Document layout detection data
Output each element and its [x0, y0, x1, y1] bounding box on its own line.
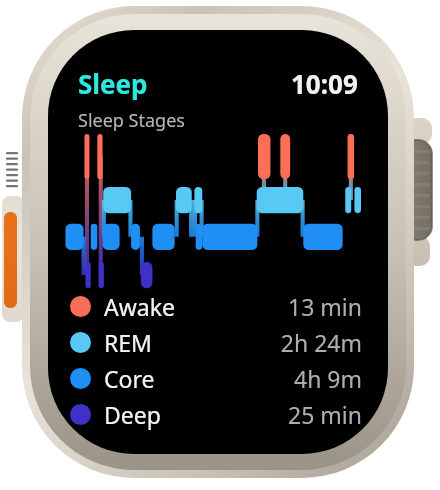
button[interactable]: Core: [48, 360, 388, 396]
staticText: Deep: [104, 399, 161, 430]
staticText: 25 min: [288, 399, 362, 430]
button[interactable]: Sleep stages chart: [54, 140, 382, 290]
staticText: 10:09: [291, 66, 358, 101]
staticText: Awake: [104, 291, 175, 322]
staticText: REM: [104, 327, 152, 358]
staticText: Core: [104, 363, 155, 394]
button[interactable]: Sleep: [78, 66, 148, 101]
staticText: 4h 9m: [293, 363, 362, 394]
staticText: 2h 24m: [280, 327, 362, 358]
button[interactable]: REM: [48, 324, 388, 360]
staticText: 13 min: [288, 291, 362, 322]
button[interactable]: Awake: [48, 288, 388, 324]
button[interactable]: Deep: [48, 396, 388, 432]
staticText: Sleep Stages: [78, 108, 185, 133]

# [WHAT THE TASK REQUIRES]
Would you please repeat each record exactly? Leave the pictures out.

# [RESULT FOR THIS EXERCISE]
Output each element and its [x0, y0, x1, y1] bounding box on its own line.
button[interactable]: Core: [48, 360, 388, 396]
staticText: Deep: [104, 399, 161, 430]
staticText: 25 min: [288, 399, 362, 430]
button[interactable]: Sleep stages chart: [54, 140, 382, 290]
staticText: 10:09: [291, 66, 358, 101]
staticText: Awake: [104, 291, 175, 322]
staticText: REM: [104, 327, 152, 358]
staticText: Core: [104, 363, 155, 394]
button[interactable]: Sleep: [78, 66, 148, 101]
staticText: 4h 9m: [293, 363, 362, 394]
staticText: 2h 24m: [280, 327, 362, 358]
button[interactable]: REM: [48, 324, 388, 360]
staticText: 13 min: [288, 291, 362, 322]
button[interactable]: Awake: [48, 288, 388, 324]
button[interactable]: Deep: [48, 396, 388, 432]
staticText: Sleep Stages: [78, 108, 185, 133]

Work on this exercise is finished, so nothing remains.